You are viewing a plain text version of this content. The canonical link for it is here.
Posted to user@lucenenet.apache.org by Некрасов Александр Сергеевич <ne...@granit.ru> on 2009/06/30 15:18:47 UTC

40000 segments for index with 2000 documents

Im creating asp.net web site that uses Lucene.Net via NHibernate.Search as a search engine and i`ve run into very bad performance problem where removing (for update) one document from index lasts more then 5 minutes which is unacceptable. Site runs under IIS on Windows.

 

There are about 3000 documents with one field indexed that are being updated 3-5 times per minute.  It looks like new segment created per each transaction because right now there are about 40000 .cfs/.del (coupled) files which makes 80000 files in index and indexs size is about 25Mb. But after optimization (which took 7 minutes) index size shrunk to 350Kb.

 

Im not sure if its misconfiguration issue or smth else. Here are Lucene settings (default):

maxBufferedDeleteTerms = 1000, maxMergeDocs = 2147483647, mergeFactor = 10, minMergeDocs = 10,useCompoundFile = true


RE: 40000 segments for index with 2000 documents

Posted by George Aroush <ge...@aroush.net>.
Optimization is disk bound -- it will read the whole index and write it
back.  If the 7 minute it took to optimize your index is not acceptable, get
a faster hard-drive (fast RPM, seek, etc.)

Btw, 3000 documents is small, but if they *all* (or most) are being updated
every 3-5 minutes, you will run into fragmentation issues (and many segment
files) as your discovered.

-- George


-----Original Message-----
From: Dean Harding [mailto:dean.harding@dload.com.au] 
Sent: Tuesday, June 30, 2009 7:03 PM
To: lucene-net-user@incubator.apache.org
Subject: RE: 40000 segments for index with 2000 documents

> There are about 3000 documents with one field indexed that are being
> updated 3-5 times per minute.  It looks like new segment created per
> each transaction because right now there are about 40000 .cfs/.del
> (coupled) files which makes 80000 files in index and indexs size is
> about 25Mb. But after optimization (which took 7 minutes) index size
> shrunk to 350Kb.

So what's the performance like after optimization? Optimization doesn't
happen automatically in Lucene you must do it manually. Adding a document
simply appends it to the end of the index and removing a document simply
marks it as deleted. Updating a document is a remove-then-add operation.

It's only when you call Optimize() that it actually rearranges things on
disk for faster access, and that's something you should be doing on a
regular basis. Here, we do an Optimize() after every 1000 "modifications"
(add, delete, update). For a relatively small index like yours, regular
optimization shouldn't take more than a couple of seconds (it's only because
you let things go so out of hand that it took 7 minutes) and you can
continue to query the index while the optimization is happening.

At least, that's always been my understanding.

Dean.



RE: 40000 segments for index with 2000 documents

Posted by Dean Harding <de...@dload.com.au>.
> There are about 3000 documents with one field indexed that are being
> updated 3-5 times per minute.  It looks like new segment created per
> each transaction because right now there are about 40000 .cfs/.del
> (coupled) files which makes 80000 files in index and indexs size is
> about 25Mb.
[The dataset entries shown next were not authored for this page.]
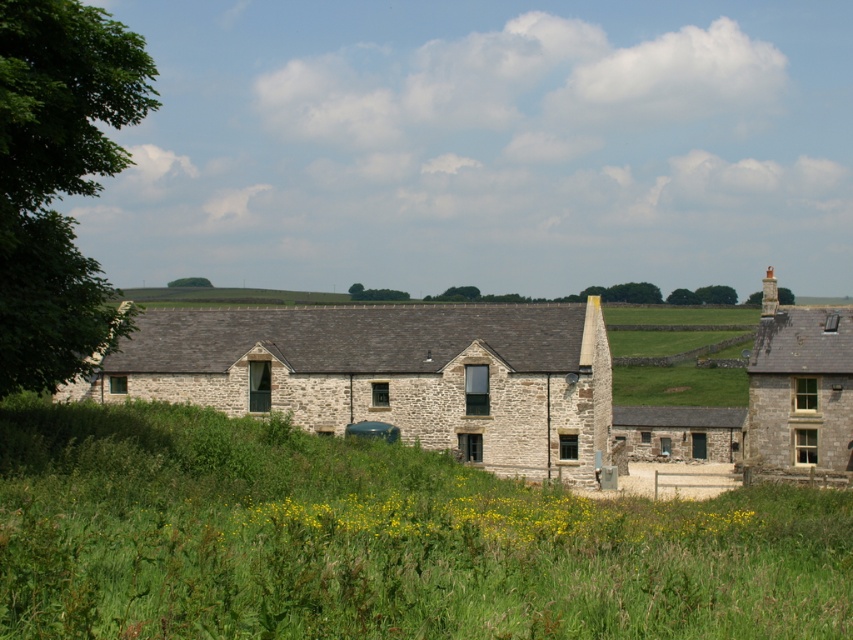 Question: Does green grassy field at center have a lesser width compared to stone chimney at upper right?

Choices:
 (A) yes
 (B) no

Answer: (B)

Question: Is green grassy field at center to the right of stone chimney at upper right from the viewer's perspective?

Choices:
 (A) yes
 (B) no

Answer: (B)

Question: Which object appears closest to the camera in this image?

Choices:
 (A) stone cottage at center
 (B) stone chimney at upper right
 (C) green grassy field at center

Answer: (C)

Question: Which point is closer to the camera taking this photo?

Choices:
 (A) (776, 285)
 (B) (166, 330)

Answer: (A)

Question: Among these objects, which one is farthest from the camera?

Choices:
 (A) green grassy field at center
 (B) stone chimney at upper right
 (C) stone cottage at center

Answer: (C)

Question: Is green grassy field at center bigger than smooth gray chimney at upper right?

Choices:
 (A) yes
 (B) no

Answer: (B) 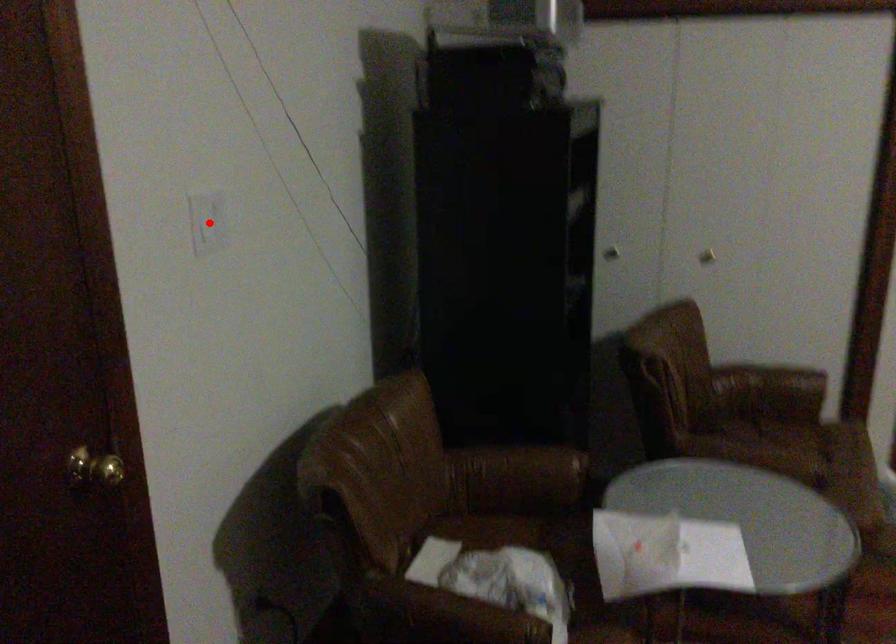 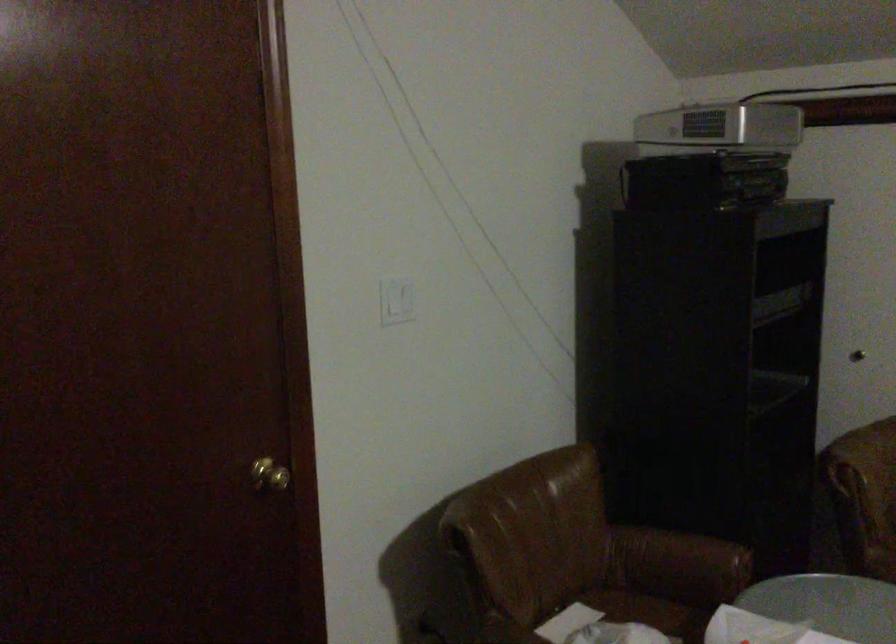 Question: I am providing you with two images of the same scene from different viewpoints. Image1 has a red point marked. In image2, the corresponding 3D location appears at what relative position? Reply with the corresponding letter.

Choices:
 (A) Closer
 (B) Farther

Answer: (B) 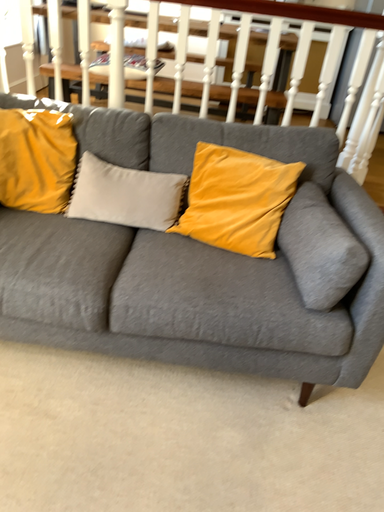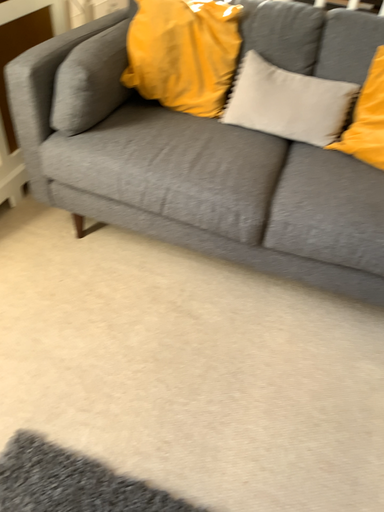 Question: Which way did the camera rotate in the video?

Choices:
 (A) rotated downward
 (B) rotated upward

Answer: (A) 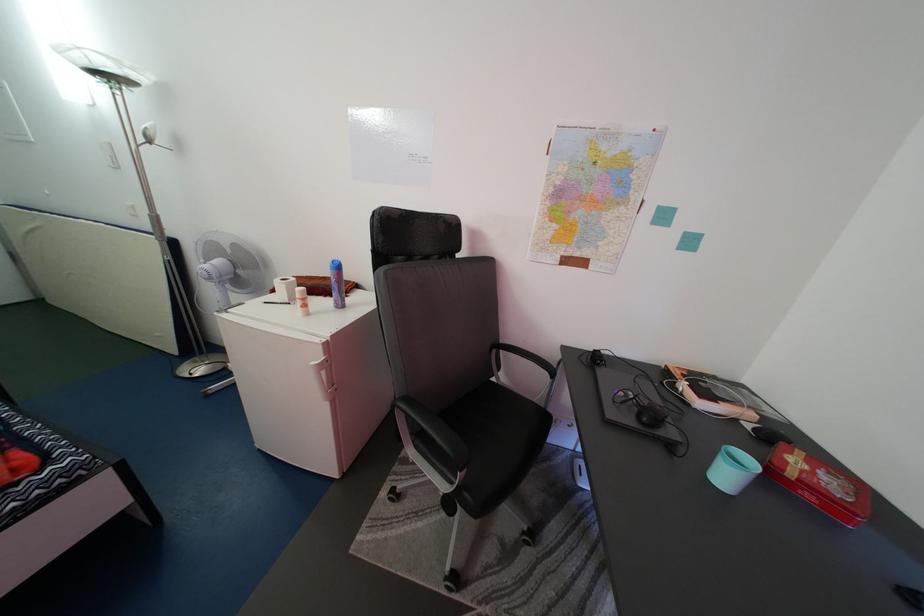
But after optimization (which took 7 minutes) index size
> shrunk to 350Kb.

So what's the performance like after optimization? Optimization doesn't
happen automatically in Lucene you must do it manually. Adding a document
simply appends it to the end of the index and removing a document simply
marks it as deleted. Updating a document is a remove-then-add operation.

It's only when you call Optimize() that it actually rearranges things on
disk for faster access, and that's something you should be doing on a
regular basis. Here, we do an Optimize() after every 1000 "modifications"
(add, delete, update). For a relatively small index like yours, regular
optimization shouldn't take more than a couple of seconds (it's only because
you let things go so out of hand that it took 7 minutes) and you can
continue to query the index while the optimization is happening.

At least, that's always been my understanding.

Dean.